Rotavirus infection, which kills about half a million kids every year (almost all of them in the Third World), is preventable. But the chief mode of protection - a vaccine against it -has traveled a tortuous development route.
Harry Greenberg, MD, has published more than 400 peer-reviewed journal articles, most of them on rotavirus. He was the lead inventor of a rotavirus vaccine, licensed in 1998, that while extremely effective was associated with a rare but serious side effect: an intestinal blockage called intussusception. In 1999 the vaccine was withdrawn from the market.
In the seven or eight years that transpired before the licensing of two second-generation vaccines, an estimated several hundred thousand babies who would have lived if they'd received the shot, died.
This week the New England Journal of Medicine published results of a large-scale study that showed, first, that one of the new vaccines also carries an intussusception risk, albeit a very small one; and, second, that this risk is dwarfed many orders of magnitude over by its benefits, especially in less developed countries. An accompanying commentary Greenberg has written at the Journal's request appears in the same issue.

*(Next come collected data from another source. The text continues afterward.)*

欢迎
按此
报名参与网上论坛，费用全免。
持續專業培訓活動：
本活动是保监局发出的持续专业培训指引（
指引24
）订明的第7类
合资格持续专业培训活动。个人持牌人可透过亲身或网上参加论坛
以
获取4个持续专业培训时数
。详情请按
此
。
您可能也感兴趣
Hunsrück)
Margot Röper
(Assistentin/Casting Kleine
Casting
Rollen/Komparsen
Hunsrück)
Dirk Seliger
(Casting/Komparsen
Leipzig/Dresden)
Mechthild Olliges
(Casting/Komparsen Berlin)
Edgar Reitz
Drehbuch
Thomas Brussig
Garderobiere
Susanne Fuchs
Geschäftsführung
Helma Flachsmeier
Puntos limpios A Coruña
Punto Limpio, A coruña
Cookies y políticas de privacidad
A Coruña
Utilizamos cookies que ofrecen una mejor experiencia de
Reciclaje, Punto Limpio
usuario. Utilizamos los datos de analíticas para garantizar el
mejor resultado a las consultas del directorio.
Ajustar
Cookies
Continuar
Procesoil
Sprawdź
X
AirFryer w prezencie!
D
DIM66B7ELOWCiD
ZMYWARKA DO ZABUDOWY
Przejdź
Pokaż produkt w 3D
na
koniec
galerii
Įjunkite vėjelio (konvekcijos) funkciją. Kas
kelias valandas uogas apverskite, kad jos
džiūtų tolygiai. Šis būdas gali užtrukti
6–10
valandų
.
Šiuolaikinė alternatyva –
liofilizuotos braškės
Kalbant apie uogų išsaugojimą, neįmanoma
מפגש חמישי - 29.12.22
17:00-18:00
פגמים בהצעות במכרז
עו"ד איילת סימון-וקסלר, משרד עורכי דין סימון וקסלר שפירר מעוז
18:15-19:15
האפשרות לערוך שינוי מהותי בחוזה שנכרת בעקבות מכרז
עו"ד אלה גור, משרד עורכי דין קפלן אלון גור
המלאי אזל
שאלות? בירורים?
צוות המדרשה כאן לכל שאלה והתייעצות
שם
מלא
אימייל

As Greenberg puts it in a Q&A I conducted for Inside Stanford Medicine:
There are no free lunches. Do you have any idea how many people aspirin kills a year? A lot! But it sure makes headaches better.
In short, assessing the risks of a medical intervention in the absence of a parallel assessment of its benefits makes is senseless.
So is assessing short-term risks without considering long-term ones. As Greenberg notes, a growing body of evidence suggesting that not only the new vaccines but the virus itself induce intussusception, so that over the long haul not getting the vaccine may ultimately put an infant at a greater risk of this outcome than those given either the new vaccines or the old one.